§ **RECORDED DATA**
---*---

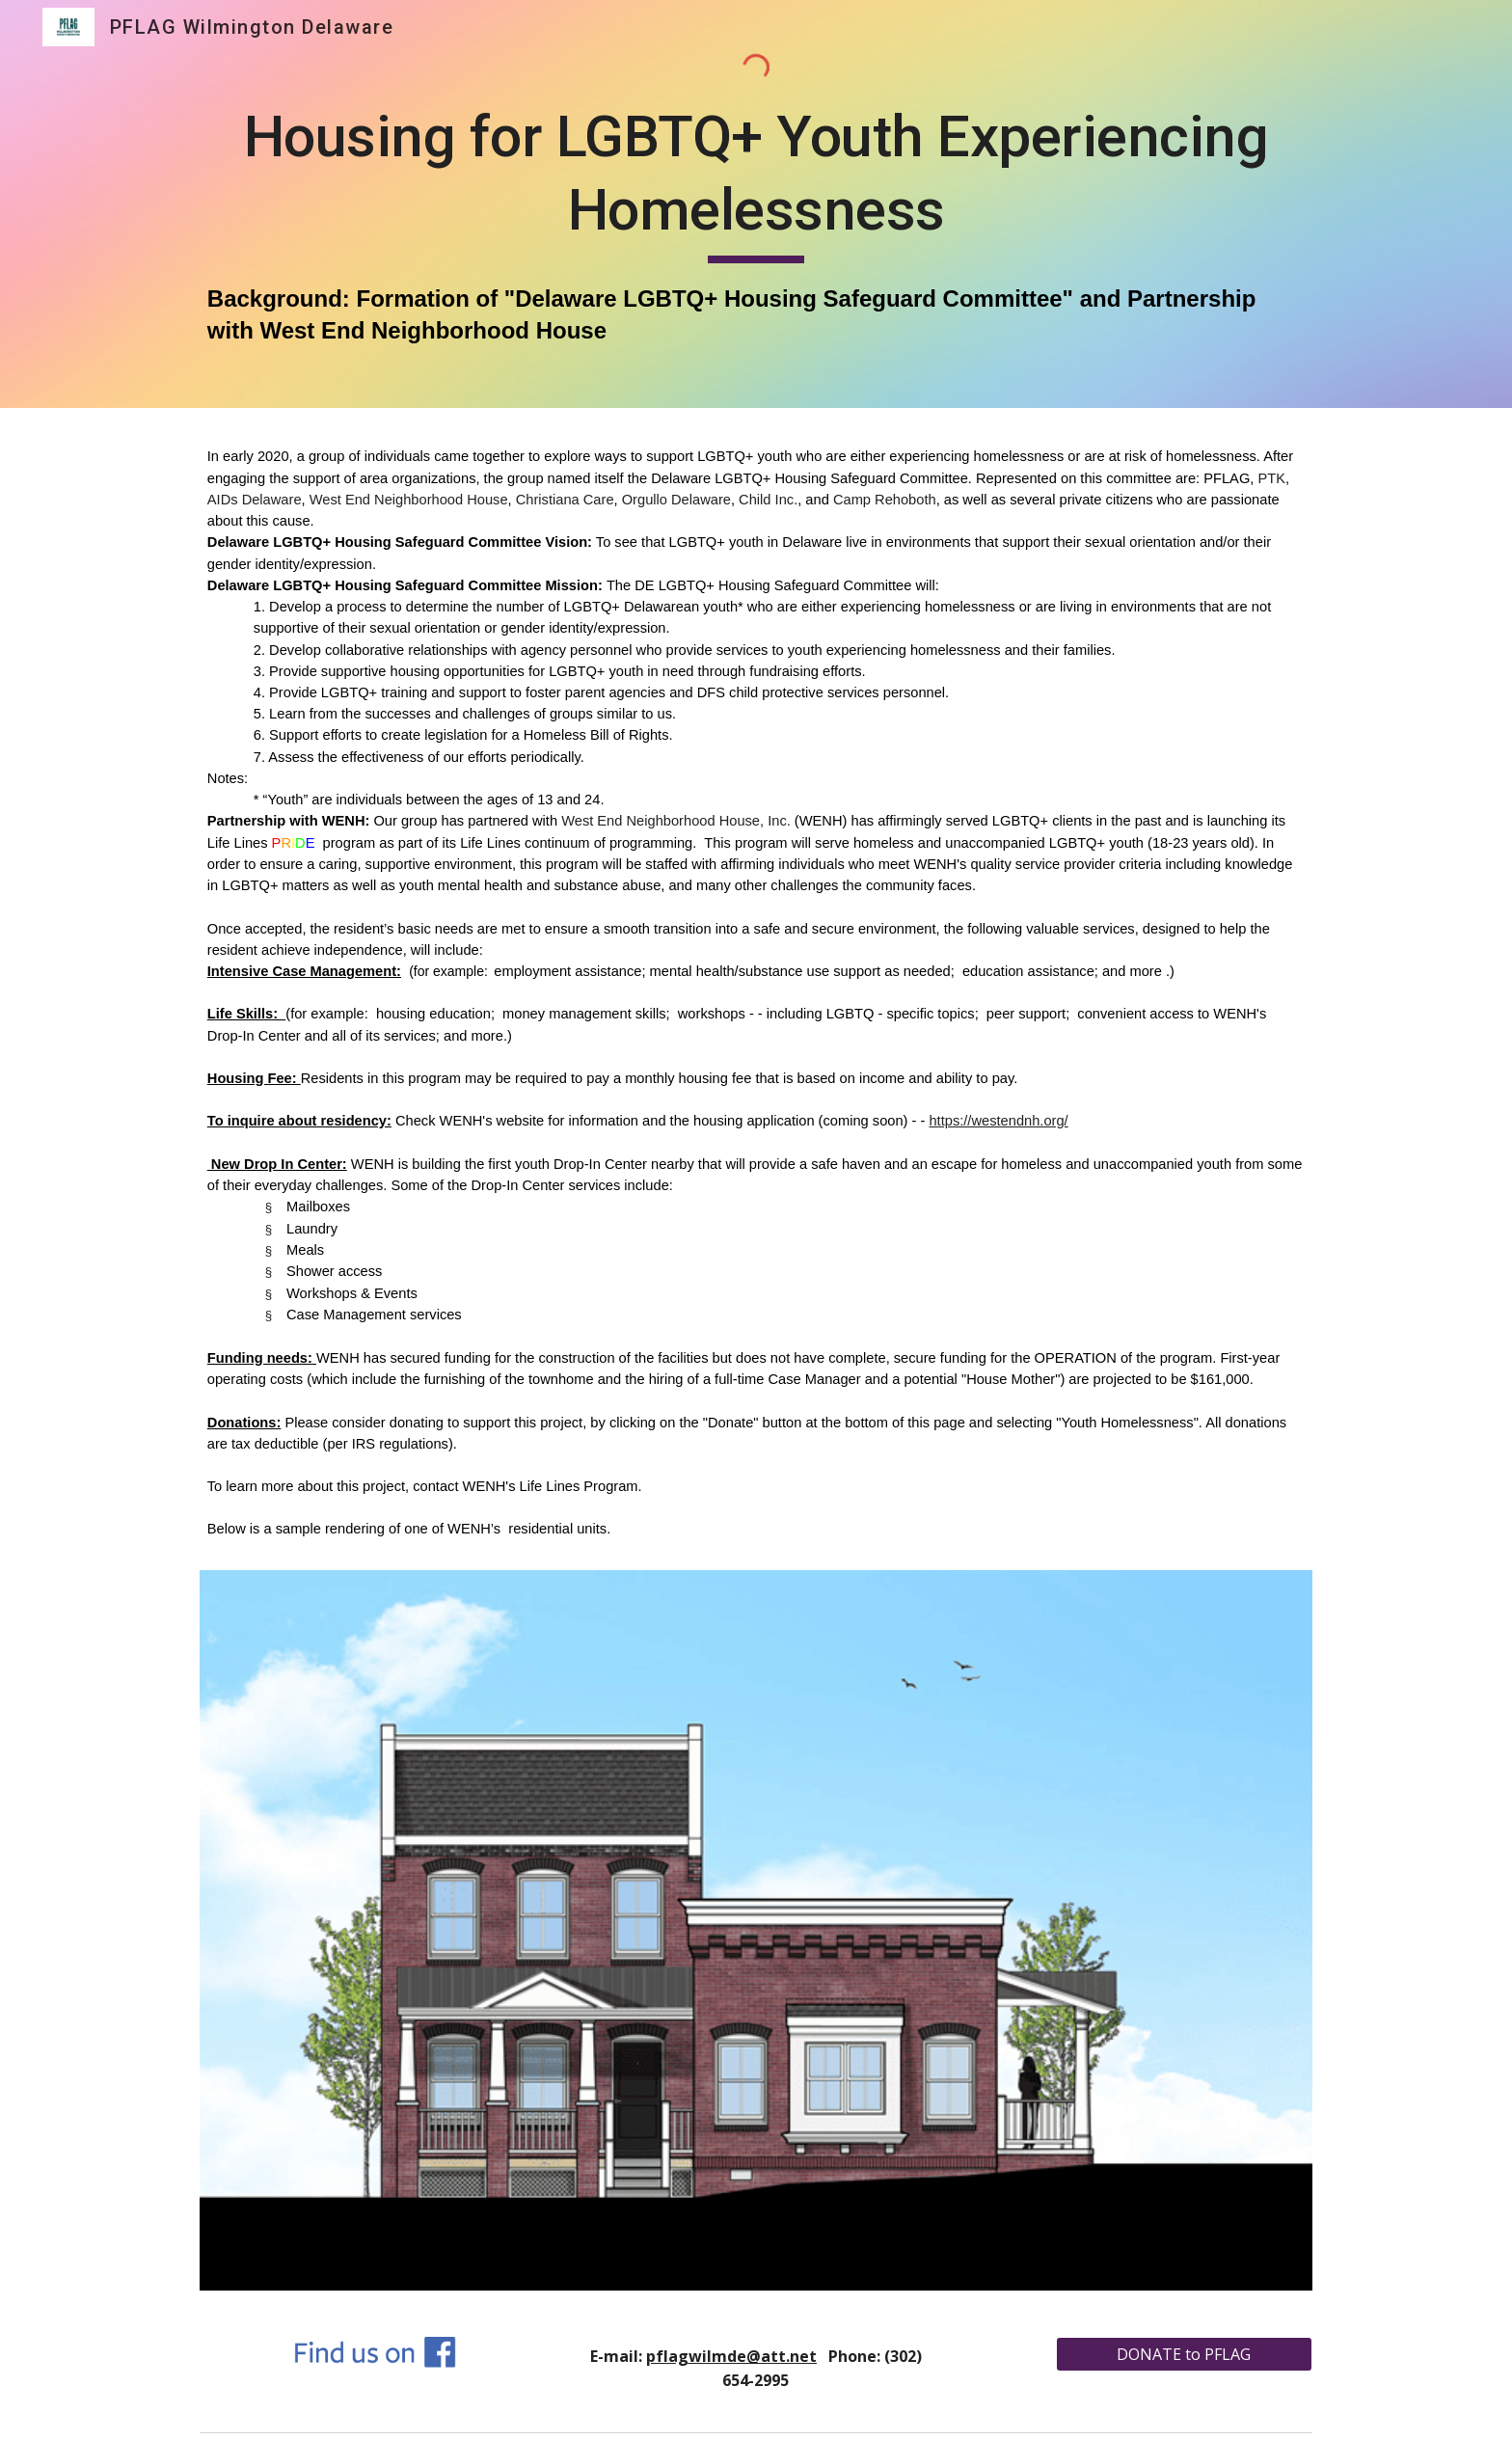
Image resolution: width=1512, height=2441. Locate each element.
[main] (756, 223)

---*---

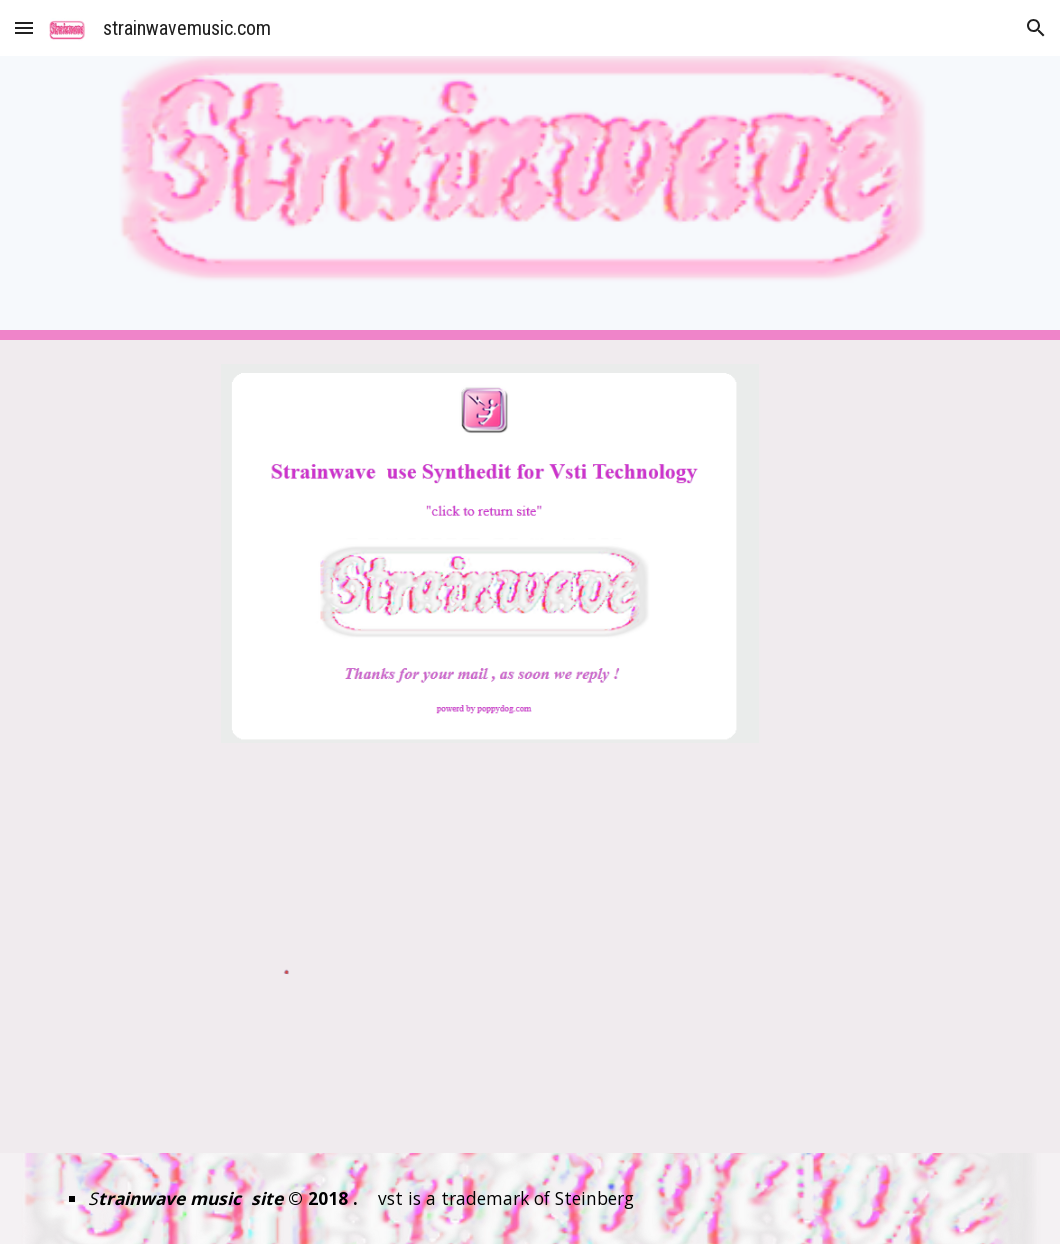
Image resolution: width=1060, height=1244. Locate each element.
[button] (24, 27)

---*---

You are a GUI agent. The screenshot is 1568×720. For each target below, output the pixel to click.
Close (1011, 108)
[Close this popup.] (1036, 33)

---*---

§ **WORK INSTRUCTIONS**
Please copy out each line of the listing above that contains the string "resolution".

§ **FINISHED TASK**
Image resolution: width=1512, height=2441. Locate each element.
Image resolution: width=1060, height=1244. Locate each element.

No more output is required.